O que leva um réu confesso a mudar sua versão em pleno julgamento? No caso Nery, a resposta pode estar em um churrasco e uma proposta de R$ 200 mil.
No julgamento do caso Nery, o réu confesso declarou que matou o advogado em Mato Grosso após um policial militar falar sobre um churrasco e mencionar que recebeu uma proposta de R$ 200 mil. A defesa alega que o réu agiu sob coação, enquanto a acusação busca provar premeditação.
A tese do réu: coação e proposta
O réu, em depoimento, afirmou que não agiu sozinho. Segundo ele, um policial militar teria iniciado a conversa sobre o crime durante um churrasco. "O PM falou que recebeu uma proposta de R$ 200 mil para matar o advogado", declarou o acusado, em transcrição do interrogatório. A defesa sustenta que o réu foi coagido a participar, sem autonomia para recusar.

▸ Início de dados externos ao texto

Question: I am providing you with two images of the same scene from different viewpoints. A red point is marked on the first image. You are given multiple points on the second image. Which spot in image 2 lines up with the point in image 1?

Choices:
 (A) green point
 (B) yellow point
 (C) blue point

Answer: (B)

A promotoria, no entanto, contesta. Para o Ministério Público de Mato Grosso, o réu teve participação ativa e planejada no homicídio. "Não há evidências de coação que justifiquem a ação", afirmou o promotor durante a sustentação oral.
O papel do policial militar
A menção ao policial militar no depoimento levantou suspeitas sobre uma possível participação de agentes de segurança no crime. A PM de Mato Grosso informou, em nota, que abriu investigação interna para apurar o envolvimento mencionado. Até o momento, nenhum PM foi formalmente acusado.

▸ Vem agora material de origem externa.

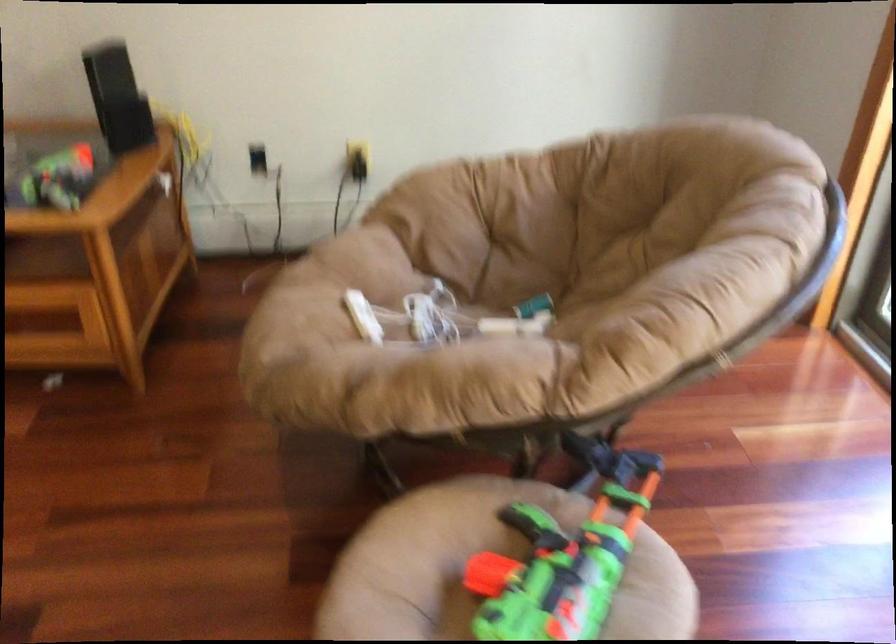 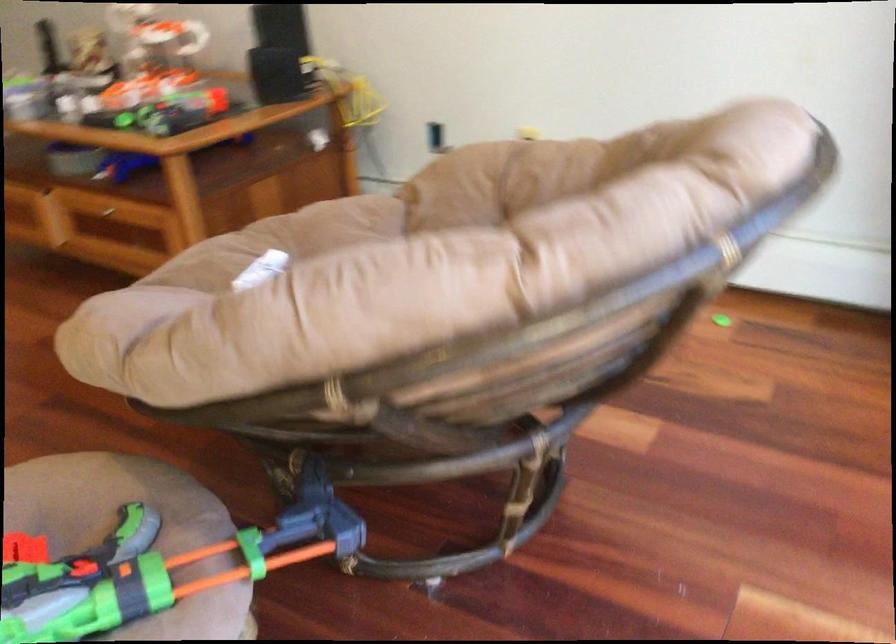 Question: I am providing you with two images of the same scene from different viewpoints. Please identify which objects are invisible in image2.

Choices:
 (A) drawer handle
 (B) chair sitting surface
 (C) toy gun handle
 (D) orange control screen

Answer: (B) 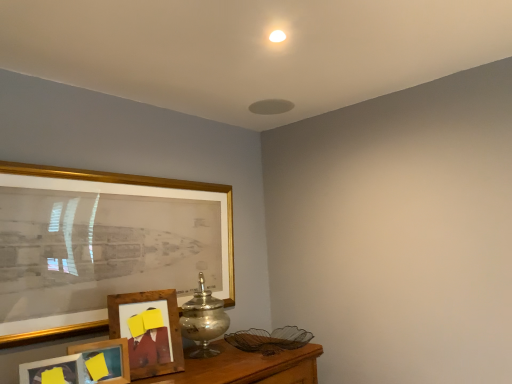 At what (x,y) coordinates should I click in order to perform the action: click on empty space that is ontop of gold framed picture at left, which is the third picture frame from front to back (from a real-world perspective). Please return your answer as a coordinate pair (x, y). This screenshot has width=512, height=384. Looking at the image, I should click on (130, 167). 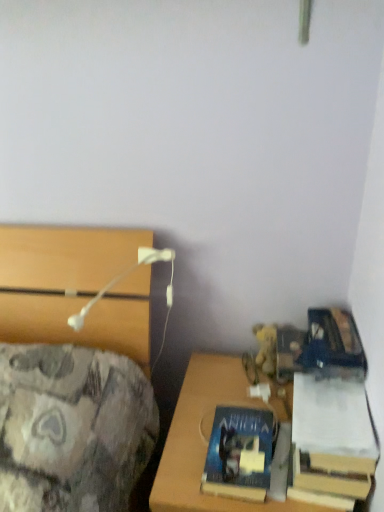 Question: Is blue matte book at lower right, which ranks as the 2th book in right-to-left order, not within yellow plush at right?

Choices:
 (A) yes
 (B) no

Answer: (A)

Question: Is the depth of blue matte book at lower right, the 1th book when ordered from left to right, less than that of yellow plush at right?

Choices:
 (A) no
 (B) yes

Answer: (B)

Question: From the image's perspective, is blue matte book at lower right, the 1th book when ordered from left to right, over yellow plush at right?

Choices:
 (A) yes
 (B) no

Answer: (B)

Question: Can you confirm if blue matte book at lower right, the 1th book when ordered from left to right, is wider than yellow plush at right?

Choices:
 (A) yes
 (B) no

Answer: (A)

Question: From a real-world perspective, is blue matte book at lower right, the 1th book when ordered from left to right, on top of yellow plush at right?

Choices:
 (A) no
 (B) yes

Answer: (A)

Question: Considering the positions of yellow plush at right and wooden desk at lower right in the image, is yellow plush at right bigger or smaller than wooden desk at lower right?

Choices:
 (A) big
 (B) small

Answer: (B)

Question: Does point (269, 358) appear closer or farther from the camera than point (173, 509)?

Choices:
 (A) farther
 (B) closer

Answer: (A)

Question: From the image's perspective, is yellow plush at right above or below wooden desk at lower right?

Choices:
 (A) above
 (B) below

Answer: (A)

Question: In the image, is yellow plush at right positioned in front of or behind wooden desk at lower right?

Choices:
 (A) behind
 (B) front

Answer: (A)

Question: Do you think blue matte book at lower right, the 1th book when ordered from left to right, is within hardcover book at lower right, which is the 2th book from left to right, or outside of it?

Choices:
 (A) inside
 (B) outside

Answer: (B)

Question: Visually, is blue matte book at lower right, the 1th book when ordered from left to right, positioned to the left or to the right of hardcover book at lower right, placed as the first book when sorted from right to left?

Choices:
 (A) right
 (B) left

Answer: (B)

Question: Is blue matte book at lower right, the 1th book when ordered from left to right, taller or shorter than hardcover book at lower right, which is the 2th book from left to right?

Choices:
 (A) short
 (B) tall

Answer: (B)

Question: Is blue matte book at lower right, which ranks as the 2th book in right-to-left order, in front of or behind hardcover book at lower right, which is the 2th book from left to right, in the image?

Choices:
 (A) front
 (B) behind

Answer: (B)

Question: Visually, is hardcover book at lower right, which is the 2th book from left to right, positioned to the left or to the right of yellow plush at right?

Choices:
 (A) right
 (B) left

Answer: (A)

Question: Relative to yellow plush at right, is hardcover book at lower right, placed as the first book when sorted from right to left, in front or behind?

Choices:
 (A) behind
 (B) front

Answer: (B)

O advogado de defesa questionou: "Se o PM recebeu a proposta, por que não denunciou?" A pergunta, até agora, não teve resposta oficial.

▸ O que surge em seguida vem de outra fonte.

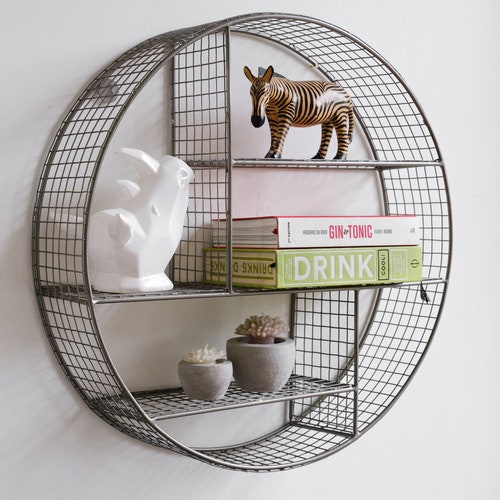 Identify the location of weird white penguine like statue. This screenshot has width=500, height=500. (154, 242).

A vítima e o contexto do crime
O advogado assassinado atuava em causas de alta complexidade na região de Cuiabá. Colegas de profissão descreveram o profissional como "dedicado e sem inimigos declarados". A OAB de Mato Grosso emitiu nota de pesar e acompanha o julgamento de perto.
O crime ocorreu em via pública, com uso de arma de fogo. A perícia confirmou que os disparos foram feitos a curta distância, o que indica execução.
Contraponto: fragilidades na versão do réu
A acusação aponta contradições. O réu, inicialmente, negou participação. Só depois de confrontado com provas de DNA e imagens de câmeras de segurança, confessou. "A confissão veio tarde e com detalhes convenientes", argumentou o promotor.
A defesa rebate: "Meu cliente estava sob ameaça. A confissão inicial foi forçada pela situação". A tese de coação, no entanto, não foi corroborada por testemunhas independentes.
O que ainda falta provar
O julgamento, que começou na segunda-feira, deve se estender por mais dois dias. O tribunal aguarda o depoimento de mais três testemunhas de defesa. Entre os pontos não esclarecidos, estão: quem fez a proposta de R$ 200 mil ao PM e por que o advogado era alvo.
O caso Nery levanta questões sobre a relação entre crime organizado e forças de segurança. A resposta, por enquanto, está nos autos do processo.
Perguntas Frequentes
O réu confessou o crime?
Sim, o réu é confesso, mas alega que agiu sob coação após um PM falar sobre um churrasco e uma proposta de R$ 200 mil.
Qual o papel do policial militar no caso?
O PM teria mencionado que recebeu uma proposta de R$ 200 mil para matar o advogado. A PM de MT investiga o envolvimento.
A vítima tinha inimigos?
Segundo a OAB de MT, o advogado não tinha inimigos declarados. A motivação do crime ainda é desconhecida.
Quanto tempo dura o julgamento?
O julgamento começou na segunda-feira e deve durar três dias, com depoimentos de testemunhas de defesa.
O que falta esclarecer?
A identidade de quem propôs o pagamento ao PM e a motivação exata do crime ainda não foram esclarecidas.